#### PROBLEM TO SOLVE:
Show all lines containing "this" from the data below.

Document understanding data

####################

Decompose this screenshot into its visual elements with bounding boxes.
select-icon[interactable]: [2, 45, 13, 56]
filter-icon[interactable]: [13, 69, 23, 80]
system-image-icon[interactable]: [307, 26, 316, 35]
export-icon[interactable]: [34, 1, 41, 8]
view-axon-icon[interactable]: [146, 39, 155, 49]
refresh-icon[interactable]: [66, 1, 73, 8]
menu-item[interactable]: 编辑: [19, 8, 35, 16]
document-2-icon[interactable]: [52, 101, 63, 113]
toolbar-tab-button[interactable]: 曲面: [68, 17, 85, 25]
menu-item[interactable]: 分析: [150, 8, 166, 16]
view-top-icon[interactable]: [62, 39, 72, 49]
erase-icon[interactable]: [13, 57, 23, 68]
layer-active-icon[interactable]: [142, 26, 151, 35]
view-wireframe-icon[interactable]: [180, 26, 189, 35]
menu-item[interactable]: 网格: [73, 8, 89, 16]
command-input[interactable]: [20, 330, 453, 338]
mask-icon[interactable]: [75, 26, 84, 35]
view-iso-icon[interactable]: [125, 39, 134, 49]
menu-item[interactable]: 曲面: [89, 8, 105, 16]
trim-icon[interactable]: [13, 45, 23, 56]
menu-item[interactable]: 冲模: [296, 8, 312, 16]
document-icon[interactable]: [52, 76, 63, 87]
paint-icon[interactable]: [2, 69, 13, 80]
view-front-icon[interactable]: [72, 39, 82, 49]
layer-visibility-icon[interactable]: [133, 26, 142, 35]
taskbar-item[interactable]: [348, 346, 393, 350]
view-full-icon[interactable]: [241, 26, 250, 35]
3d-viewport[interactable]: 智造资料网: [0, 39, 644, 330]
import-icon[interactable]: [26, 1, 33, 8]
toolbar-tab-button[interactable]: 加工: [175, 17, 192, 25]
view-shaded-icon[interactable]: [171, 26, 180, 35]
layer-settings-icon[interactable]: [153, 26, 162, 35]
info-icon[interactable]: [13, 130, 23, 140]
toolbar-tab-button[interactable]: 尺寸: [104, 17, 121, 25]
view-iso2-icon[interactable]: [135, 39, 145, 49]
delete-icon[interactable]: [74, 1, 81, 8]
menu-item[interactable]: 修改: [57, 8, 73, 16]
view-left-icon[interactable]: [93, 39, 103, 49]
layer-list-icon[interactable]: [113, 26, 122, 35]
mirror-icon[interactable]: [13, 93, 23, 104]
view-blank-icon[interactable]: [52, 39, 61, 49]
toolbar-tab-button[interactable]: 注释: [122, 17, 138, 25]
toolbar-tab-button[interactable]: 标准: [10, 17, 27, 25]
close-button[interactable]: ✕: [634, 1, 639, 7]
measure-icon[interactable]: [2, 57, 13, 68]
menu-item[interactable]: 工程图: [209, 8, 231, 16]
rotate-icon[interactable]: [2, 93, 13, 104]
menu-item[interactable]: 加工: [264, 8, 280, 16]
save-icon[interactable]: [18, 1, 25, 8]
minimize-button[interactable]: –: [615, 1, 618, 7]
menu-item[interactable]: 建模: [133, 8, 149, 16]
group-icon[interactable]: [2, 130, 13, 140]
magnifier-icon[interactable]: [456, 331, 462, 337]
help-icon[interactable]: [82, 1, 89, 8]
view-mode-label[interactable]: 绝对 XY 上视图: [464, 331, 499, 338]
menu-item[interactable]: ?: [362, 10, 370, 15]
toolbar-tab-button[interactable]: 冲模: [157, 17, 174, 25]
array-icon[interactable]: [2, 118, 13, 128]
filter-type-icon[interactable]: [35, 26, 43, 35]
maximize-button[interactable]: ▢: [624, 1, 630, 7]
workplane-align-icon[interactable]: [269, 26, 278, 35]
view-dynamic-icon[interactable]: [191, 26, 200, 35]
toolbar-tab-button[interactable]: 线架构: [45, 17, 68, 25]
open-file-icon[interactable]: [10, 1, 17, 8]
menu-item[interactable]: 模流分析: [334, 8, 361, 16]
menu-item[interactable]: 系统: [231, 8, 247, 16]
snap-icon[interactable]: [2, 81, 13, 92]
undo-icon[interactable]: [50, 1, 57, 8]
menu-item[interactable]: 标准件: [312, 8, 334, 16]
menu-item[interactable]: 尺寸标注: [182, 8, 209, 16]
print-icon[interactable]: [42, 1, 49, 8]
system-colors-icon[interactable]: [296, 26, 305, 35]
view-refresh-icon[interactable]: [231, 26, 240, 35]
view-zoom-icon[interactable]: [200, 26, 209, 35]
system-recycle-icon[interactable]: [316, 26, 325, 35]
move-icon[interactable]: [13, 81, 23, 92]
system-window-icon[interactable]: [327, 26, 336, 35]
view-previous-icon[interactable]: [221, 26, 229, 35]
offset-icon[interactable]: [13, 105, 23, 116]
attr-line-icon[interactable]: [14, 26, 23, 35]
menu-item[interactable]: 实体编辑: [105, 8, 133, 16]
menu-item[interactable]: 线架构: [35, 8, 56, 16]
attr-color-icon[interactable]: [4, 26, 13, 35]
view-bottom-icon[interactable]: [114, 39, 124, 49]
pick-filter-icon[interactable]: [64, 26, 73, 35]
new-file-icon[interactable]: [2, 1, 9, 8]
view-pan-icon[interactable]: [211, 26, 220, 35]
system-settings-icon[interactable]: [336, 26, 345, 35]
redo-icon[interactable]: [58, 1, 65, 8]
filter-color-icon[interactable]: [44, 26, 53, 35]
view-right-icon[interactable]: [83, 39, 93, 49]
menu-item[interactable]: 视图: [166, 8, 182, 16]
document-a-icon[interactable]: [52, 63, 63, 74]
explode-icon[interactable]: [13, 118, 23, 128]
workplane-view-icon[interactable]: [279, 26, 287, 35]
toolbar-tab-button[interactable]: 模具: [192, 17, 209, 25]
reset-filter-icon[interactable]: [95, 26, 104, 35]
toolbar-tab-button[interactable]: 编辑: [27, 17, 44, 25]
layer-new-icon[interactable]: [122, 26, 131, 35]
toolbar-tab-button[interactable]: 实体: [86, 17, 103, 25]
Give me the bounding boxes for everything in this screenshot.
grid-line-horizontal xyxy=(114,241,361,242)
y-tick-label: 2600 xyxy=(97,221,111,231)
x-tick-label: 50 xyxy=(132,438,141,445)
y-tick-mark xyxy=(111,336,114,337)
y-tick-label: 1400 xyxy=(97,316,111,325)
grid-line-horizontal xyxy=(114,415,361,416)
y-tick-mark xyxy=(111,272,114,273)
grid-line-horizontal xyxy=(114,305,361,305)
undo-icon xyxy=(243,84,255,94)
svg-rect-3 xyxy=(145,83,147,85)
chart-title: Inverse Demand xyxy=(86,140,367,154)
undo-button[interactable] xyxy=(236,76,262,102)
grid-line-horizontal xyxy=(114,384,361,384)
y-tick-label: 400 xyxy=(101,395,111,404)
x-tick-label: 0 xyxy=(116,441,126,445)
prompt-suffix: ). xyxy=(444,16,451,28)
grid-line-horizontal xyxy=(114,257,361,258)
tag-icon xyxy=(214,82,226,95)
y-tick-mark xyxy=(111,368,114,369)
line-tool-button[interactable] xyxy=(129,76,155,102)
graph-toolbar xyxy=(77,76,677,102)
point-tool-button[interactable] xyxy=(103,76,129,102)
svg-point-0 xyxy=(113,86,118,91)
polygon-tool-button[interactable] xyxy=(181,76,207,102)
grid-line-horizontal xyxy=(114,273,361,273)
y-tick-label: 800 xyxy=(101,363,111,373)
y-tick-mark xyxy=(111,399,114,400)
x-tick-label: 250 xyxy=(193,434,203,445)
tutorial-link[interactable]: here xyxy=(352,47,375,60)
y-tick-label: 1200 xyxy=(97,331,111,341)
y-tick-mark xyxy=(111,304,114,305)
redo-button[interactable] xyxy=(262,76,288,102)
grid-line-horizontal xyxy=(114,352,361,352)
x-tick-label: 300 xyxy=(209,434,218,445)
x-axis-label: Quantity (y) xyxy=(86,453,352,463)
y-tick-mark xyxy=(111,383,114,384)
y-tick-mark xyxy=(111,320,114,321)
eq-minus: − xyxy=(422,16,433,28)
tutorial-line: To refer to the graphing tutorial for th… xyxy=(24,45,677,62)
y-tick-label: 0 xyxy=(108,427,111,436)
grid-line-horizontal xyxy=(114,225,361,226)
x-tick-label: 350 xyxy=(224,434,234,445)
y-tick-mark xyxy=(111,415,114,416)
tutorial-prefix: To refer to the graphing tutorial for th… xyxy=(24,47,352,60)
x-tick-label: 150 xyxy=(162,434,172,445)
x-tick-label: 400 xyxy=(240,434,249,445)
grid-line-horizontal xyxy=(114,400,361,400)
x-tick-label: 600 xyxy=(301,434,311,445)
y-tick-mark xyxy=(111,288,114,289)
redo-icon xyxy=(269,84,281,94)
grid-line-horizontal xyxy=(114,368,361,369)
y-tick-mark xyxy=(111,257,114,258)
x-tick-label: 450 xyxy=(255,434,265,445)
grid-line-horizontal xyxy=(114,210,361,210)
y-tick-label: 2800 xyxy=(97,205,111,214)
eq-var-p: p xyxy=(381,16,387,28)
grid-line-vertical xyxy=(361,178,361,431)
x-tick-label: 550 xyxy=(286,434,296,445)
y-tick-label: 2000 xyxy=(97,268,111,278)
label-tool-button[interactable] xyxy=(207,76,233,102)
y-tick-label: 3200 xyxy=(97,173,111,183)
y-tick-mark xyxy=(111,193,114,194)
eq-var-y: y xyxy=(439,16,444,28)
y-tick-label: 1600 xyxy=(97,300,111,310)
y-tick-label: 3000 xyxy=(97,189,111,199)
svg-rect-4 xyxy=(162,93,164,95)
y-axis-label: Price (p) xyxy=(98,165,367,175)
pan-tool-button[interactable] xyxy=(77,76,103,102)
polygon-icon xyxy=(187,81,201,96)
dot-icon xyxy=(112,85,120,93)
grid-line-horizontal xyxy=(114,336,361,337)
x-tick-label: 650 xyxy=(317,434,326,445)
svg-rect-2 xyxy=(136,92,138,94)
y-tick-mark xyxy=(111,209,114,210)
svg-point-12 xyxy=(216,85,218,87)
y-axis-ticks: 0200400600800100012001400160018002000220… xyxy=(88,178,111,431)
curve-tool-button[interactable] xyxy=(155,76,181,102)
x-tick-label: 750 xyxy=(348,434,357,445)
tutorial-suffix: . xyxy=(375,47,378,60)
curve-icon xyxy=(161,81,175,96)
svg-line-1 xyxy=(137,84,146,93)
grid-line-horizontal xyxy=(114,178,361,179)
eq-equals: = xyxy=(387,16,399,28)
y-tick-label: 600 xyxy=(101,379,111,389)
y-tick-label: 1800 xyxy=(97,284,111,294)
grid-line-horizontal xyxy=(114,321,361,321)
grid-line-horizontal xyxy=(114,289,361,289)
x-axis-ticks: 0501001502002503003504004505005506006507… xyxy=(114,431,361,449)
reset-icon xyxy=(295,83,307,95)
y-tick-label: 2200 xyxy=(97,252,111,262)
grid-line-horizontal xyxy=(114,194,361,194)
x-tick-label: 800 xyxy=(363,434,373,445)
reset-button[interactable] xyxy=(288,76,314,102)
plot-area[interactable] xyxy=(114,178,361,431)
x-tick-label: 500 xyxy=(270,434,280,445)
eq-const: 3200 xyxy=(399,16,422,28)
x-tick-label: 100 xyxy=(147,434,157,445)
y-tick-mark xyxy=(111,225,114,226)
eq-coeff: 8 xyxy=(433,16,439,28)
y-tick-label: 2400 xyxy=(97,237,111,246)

####################

#### REPLY TO THE TASK:
Decompose this screenshot into its visual elements with bounding boxes.
Give me the bounding boxes for everything in this screenshot.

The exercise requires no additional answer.